Although the licensing negotiations have not yet finished, Hu said that IntelliGenome has been making plans for the clinical trials that would be needed for regulatory submission.

"[IntelliGenome] is having a very active conversation with the FDA, and it will start a clinical trial very soon," Hu said, noting that the company has identified three trial sites in Germany, Mexico, and the US.

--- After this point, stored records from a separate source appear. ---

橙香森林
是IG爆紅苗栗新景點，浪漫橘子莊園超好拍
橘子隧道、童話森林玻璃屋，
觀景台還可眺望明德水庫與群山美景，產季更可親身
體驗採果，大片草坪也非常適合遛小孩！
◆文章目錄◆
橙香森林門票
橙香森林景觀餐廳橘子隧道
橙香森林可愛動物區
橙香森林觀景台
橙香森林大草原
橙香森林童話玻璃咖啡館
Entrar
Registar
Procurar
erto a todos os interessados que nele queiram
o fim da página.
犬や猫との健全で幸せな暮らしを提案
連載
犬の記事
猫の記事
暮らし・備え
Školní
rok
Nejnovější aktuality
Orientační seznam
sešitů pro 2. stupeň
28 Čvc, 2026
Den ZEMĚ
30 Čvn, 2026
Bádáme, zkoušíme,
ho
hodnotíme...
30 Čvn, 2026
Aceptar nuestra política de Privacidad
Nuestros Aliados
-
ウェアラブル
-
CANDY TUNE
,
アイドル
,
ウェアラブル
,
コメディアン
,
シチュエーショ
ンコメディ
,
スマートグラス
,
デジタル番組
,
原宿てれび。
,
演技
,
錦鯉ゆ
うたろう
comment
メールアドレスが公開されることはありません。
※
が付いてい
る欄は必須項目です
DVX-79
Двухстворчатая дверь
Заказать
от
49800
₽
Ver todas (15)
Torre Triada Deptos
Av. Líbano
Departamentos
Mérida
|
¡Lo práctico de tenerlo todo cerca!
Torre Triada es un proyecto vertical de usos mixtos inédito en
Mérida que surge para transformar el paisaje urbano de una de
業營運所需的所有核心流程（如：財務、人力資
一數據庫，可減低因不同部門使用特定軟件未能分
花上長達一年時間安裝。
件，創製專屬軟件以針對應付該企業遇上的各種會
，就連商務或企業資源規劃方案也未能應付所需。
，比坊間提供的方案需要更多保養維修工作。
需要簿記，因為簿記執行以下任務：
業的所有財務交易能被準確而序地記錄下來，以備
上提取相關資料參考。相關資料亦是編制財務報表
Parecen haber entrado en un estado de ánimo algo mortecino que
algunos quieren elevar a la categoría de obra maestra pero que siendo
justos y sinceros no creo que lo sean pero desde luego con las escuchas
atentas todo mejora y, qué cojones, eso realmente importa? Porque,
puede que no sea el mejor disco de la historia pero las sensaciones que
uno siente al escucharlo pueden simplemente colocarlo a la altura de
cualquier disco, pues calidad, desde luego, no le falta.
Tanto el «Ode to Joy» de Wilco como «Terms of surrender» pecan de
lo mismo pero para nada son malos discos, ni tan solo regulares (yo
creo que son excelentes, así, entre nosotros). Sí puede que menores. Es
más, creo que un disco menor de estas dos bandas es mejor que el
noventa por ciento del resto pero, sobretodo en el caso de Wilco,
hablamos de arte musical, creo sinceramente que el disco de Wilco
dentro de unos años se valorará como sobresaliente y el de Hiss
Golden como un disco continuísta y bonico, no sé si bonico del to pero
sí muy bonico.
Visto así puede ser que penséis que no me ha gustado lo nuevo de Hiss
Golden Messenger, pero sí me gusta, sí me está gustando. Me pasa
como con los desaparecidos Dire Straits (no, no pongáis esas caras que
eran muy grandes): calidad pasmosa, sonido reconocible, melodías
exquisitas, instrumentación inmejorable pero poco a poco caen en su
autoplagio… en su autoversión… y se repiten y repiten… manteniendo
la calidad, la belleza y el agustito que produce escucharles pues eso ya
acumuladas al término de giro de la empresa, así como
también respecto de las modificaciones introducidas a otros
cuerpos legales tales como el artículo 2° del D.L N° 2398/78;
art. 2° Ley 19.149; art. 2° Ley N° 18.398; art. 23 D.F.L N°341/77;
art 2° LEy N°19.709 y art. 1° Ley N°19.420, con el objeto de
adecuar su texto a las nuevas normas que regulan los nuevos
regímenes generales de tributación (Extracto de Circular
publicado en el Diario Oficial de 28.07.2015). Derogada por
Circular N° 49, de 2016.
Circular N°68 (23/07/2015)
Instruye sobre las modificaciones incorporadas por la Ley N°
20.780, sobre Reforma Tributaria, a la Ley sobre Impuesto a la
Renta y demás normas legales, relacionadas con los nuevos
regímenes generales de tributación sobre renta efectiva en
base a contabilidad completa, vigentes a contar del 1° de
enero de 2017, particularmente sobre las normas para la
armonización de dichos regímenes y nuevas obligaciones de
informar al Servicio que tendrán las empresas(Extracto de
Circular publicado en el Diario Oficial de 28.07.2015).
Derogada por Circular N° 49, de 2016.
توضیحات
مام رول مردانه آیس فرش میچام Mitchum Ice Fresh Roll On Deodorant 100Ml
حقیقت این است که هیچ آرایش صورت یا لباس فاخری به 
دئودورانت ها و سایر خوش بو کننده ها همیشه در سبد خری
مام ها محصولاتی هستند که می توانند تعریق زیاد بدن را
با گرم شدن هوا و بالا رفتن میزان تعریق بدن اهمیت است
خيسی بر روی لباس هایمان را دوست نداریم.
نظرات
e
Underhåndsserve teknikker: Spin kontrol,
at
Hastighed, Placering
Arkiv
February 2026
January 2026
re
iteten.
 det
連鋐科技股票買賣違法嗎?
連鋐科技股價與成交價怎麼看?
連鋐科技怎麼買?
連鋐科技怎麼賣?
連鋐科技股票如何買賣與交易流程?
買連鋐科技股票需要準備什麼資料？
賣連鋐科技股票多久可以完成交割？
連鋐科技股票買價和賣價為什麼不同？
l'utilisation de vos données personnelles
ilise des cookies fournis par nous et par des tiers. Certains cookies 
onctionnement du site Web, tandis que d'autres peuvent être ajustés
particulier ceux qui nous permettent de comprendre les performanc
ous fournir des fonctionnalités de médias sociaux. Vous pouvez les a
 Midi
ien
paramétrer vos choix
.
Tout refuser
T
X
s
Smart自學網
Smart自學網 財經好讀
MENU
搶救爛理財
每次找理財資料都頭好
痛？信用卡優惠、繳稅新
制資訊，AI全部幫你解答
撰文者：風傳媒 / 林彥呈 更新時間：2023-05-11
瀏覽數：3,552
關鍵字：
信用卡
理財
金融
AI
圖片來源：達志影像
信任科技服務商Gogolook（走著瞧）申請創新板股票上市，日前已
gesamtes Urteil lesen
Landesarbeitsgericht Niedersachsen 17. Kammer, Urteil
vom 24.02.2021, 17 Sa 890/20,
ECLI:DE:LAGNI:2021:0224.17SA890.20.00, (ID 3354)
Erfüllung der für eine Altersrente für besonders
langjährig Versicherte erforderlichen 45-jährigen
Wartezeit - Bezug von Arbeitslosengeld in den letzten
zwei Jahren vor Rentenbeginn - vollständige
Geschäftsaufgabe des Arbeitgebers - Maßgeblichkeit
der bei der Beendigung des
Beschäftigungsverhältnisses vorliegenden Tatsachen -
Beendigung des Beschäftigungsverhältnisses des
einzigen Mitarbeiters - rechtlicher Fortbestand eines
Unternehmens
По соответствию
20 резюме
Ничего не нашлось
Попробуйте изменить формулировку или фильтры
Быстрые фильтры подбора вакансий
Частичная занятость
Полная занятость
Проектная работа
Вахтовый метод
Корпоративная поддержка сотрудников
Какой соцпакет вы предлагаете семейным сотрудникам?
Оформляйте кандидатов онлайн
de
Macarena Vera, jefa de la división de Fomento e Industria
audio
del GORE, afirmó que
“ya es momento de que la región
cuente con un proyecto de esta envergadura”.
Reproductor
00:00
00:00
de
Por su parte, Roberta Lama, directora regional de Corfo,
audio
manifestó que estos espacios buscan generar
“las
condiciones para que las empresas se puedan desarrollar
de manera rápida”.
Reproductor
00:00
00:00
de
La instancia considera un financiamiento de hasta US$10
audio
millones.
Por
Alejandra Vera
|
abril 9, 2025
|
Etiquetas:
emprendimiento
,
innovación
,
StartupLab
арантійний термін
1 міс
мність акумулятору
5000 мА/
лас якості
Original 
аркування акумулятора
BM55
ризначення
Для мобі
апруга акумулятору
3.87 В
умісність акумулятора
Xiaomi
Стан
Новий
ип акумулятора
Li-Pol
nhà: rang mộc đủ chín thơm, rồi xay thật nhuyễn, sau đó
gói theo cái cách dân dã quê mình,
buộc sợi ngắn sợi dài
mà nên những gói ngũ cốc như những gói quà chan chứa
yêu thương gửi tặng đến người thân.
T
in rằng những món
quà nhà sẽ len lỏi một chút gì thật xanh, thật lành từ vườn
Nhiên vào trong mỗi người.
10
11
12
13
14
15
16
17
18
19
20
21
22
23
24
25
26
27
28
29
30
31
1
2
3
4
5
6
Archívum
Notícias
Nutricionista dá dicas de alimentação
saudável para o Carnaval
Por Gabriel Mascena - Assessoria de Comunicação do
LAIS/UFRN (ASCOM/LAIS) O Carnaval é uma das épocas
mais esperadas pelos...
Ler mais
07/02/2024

In addition to TB testing, IntelliGenome is also developing RPA-CRISPR-based diagnostic assays for nontuberculous mycobacteria infection and mycobacterium avium complex and is exploring possibilities in the oncology space. The company currently markets a benchtop version of the LIT-TB test that Hu developed previously.

Hu said that such low-cost and simple-to-use tests are crucial for TB testing in remote areas and those with limited infrastructure and resources.

Most current technology on the market, Hu said, relies on benchtop handling and in many low- to middle-income countries (LMICs), these are often placed in central lab facilities in urban areas, making it more expensive and logistically complicated to gather and analyze samples.

The World Health Organization estimates that globally, TB is the leading cause of death from a single infectious disease. It also estimates that the vast majority of cases occur in LMICs, with some two-thirds of global cases coming from just eight countries: India, Indonesia, China, the Philippines, Pakistan, Nigeria, Bangladesh, and the Democratic Republic of Congo.

Even higher-income countries stand to benefit from the availability of a rapid and low-cost TB test. The US, for instance, recently cut funding to several programs that supported TB testing. The WHO has previously said that the US has funded nearly a quarter of global TB testing and treatment programs over the past 20 years.

In addition to advancing the development of LIT-TB, Hu has been designing a self-powered microfluidic chip for detecting TB infection. A paper detailing that device, Hu said, was just accepted to Nature Biomedical Engineering.

"This test is going to make TB testing more convenient," Hu said, "especially for people living in resource-limited areas where a central lab is not available to them. I think that's going to hopefully change the landscape."